The mass transportation benefit program, established in 2000 for eligible personnel employed by the U.S. Department of Defense and military service members, provides up to $260 per month to use carpooling services, although many base employees are unaware of its existence, according to those in attendance.
Some suggested the designation of a high-occupancy vehicle lane on Route 235 to push for increased car-pooling and more utilization of the benefit program stipend.
The implementation of a bike share program at the base and throughout the counties was also discussed, but “with sidewalks that go nowhere,” more infrastructure is needed to support the use of even individually-owned bicycles, one attendant said.
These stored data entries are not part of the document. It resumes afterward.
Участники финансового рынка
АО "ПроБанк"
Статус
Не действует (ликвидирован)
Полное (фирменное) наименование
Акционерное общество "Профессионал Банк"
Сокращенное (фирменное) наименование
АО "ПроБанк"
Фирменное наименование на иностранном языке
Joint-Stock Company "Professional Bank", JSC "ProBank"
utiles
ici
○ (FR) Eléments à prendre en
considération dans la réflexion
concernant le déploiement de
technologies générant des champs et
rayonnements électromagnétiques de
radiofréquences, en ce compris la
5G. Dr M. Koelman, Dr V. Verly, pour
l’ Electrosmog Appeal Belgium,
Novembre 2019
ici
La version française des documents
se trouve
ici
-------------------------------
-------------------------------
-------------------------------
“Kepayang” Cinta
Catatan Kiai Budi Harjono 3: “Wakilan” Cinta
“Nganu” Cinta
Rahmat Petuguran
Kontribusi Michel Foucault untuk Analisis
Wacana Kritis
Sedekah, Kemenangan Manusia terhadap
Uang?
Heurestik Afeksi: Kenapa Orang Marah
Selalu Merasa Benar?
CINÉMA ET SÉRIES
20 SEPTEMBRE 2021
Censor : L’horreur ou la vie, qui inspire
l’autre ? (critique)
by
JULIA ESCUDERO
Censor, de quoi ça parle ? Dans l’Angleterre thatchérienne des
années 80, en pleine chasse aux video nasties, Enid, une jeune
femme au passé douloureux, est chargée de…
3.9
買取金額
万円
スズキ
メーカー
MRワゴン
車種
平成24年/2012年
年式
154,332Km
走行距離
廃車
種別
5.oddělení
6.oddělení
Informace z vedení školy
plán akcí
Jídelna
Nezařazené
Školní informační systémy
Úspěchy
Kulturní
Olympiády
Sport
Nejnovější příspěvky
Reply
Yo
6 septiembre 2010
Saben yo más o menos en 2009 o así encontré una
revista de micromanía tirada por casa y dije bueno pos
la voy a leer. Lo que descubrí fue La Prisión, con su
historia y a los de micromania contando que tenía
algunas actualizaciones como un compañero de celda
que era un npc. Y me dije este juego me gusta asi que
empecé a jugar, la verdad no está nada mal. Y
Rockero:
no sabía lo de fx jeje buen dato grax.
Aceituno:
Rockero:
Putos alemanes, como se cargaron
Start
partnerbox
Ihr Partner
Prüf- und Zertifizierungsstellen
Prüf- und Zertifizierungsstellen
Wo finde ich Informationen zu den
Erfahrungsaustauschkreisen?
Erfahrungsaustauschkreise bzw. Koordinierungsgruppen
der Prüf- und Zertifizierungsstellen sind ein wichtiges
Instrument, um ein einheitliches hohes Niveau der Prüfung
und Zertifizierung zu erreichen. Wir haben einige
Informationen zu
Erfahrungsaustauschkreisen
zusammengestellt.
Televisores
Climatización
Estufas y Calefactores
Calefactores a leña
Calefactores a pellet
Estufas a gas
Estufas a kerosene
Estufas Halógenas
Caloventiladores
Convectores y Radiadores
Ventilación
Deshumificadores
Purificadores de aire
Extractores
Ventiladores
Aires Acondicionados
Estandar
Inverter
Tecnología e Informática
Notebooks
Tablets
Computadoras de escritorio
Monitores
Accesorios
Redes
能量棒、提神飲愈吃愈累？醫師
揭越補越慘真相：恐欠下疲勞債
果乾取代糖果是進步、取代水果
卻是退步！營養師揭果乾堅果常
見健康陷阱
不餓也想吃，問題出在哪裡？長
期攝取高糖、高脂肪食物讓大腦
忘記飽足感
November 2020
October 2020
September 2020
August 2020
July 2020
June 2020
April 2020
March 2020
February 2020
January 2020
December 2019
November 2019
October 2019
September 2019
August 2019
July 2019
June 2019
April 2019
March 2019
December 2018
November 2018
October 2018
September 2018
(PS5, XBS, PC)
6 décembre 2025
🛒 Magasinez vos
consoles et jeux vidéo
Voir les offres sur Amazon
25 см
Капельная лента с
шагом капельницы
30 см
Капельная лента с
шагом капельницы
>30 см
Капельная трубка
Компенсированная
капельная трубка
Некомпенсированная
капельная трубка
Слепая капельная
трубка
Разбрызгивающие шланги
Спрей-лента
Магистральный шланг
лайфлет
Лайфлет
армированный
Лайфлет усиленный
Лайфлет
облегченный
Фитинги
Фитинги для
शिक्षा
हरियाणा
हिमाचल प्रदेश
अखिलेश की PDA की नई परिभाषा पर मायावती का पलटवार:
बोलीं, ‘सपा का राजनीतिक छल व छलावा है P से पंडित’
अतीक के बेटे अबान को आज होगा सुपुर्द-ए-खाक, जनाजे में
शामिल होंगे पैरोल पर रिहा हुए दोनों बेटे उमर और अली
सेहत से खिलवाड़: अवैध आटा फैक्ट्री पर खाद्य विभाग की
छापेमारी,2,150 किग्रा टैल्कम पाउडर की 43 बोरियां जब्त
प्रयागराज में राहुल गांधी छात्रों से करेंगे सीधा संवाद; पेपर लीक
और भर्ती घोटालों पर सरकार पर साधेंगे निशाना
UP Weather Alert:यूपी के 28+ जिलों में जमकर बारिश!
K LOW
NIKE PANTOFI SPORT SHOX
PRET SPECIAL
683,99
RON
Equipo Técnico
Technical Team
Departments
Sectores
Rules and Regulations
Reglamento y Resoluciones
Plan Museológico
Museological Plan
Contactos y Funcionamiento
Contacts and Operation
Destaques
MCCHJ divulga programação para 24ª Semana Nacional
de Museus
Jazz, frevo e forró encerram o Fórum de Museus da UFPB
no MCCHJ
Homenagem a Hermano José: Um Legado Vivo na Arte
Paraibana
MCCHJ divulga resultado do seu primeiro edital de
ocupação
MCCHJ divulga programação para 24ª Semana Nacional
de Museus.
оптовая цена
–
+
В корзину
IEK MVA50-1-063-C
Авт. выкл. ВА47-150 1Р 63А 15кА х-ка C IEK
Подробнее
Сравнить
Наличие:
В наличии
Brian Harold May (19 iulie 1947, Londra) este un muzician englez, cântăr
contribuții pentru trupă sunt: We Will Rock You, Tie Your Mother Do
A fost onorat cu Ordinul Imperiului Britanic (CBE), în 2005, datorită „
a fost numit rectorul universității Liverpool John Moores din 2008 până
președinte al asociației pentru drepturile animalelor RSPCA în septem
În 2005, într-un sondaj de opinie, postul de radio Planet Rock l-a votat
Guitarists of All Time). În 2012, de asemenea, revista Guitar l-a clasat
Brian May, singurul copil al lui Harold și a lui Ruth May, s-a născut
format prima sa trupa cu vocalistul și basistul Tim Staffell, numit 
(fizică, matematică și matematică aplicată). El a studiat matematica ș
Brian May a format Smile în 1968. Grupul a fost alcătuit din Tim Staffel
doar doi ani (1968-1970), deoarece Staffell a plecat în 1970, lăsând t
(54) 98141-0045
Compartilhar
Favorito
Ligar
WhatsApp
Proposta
About 3 percent of Southern Maryland residents travel to work by walking and biking, and one percent use public transportation to get there, Rosa Hance, group chair for the Maryland Sierra Club said, citing statistics from 2008.
More infrastructure is needed, it was agreed, to reduce congestion, promote environmentally-conscious vehicle practices, like adding more electric car charges throughout the county, and keep Route 235 from “turning into Rockville Pike,” a stretch or road routinely plagued by heavy stop-and-go traffic and accidents, forum attendee Valerie Deptula said.
“It comes down to the levels of government exerting their authority,” Ed Brown, a St. Mary’s resident, said.
Attendants were encouraged to attend the next St. Mary’s commissioners’ public forum on Sept. 25 in Leonardtown as well as the traffic advisory committee meeting on Oct. 18 at 1 p.m., also in Leonardtown.